Records for this exercise:
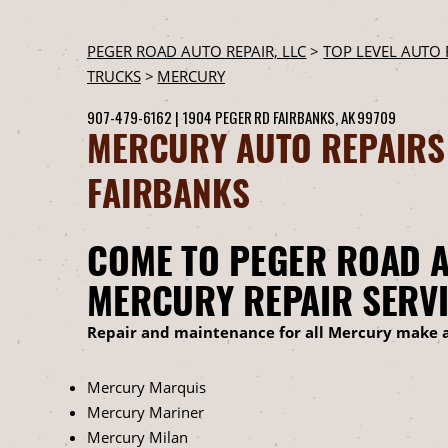
PEGER ROAD AUTO REPAIR, LLC
>
TOP LEVEL AUTO 
TRUCKS
>
MERCURY
907-479-6162
|
1904 PEGER RD
FAIRBANKS, AK 99709
MERCURY AUTO REPAIRS
FAIRBANKS
COME TO PEGER ROAD A
MERCURY REPAIR SERV
Repair and maintenance for all Mercury make 
Mercury Marquis
Mercury Mariner
Mercury Milan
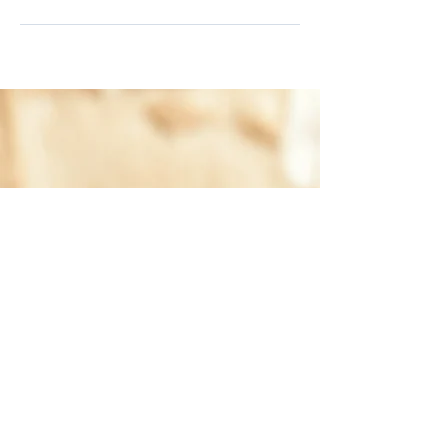
Training with Channeling
Canines will help you lay the
perfect foundation to build a
harmonious relationship with
your dog through positive
reinforcement!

Directions for this task: Check every line of the material for the string "AUTO" and give the number of lines that have it, without anything else.

Exercise result: 3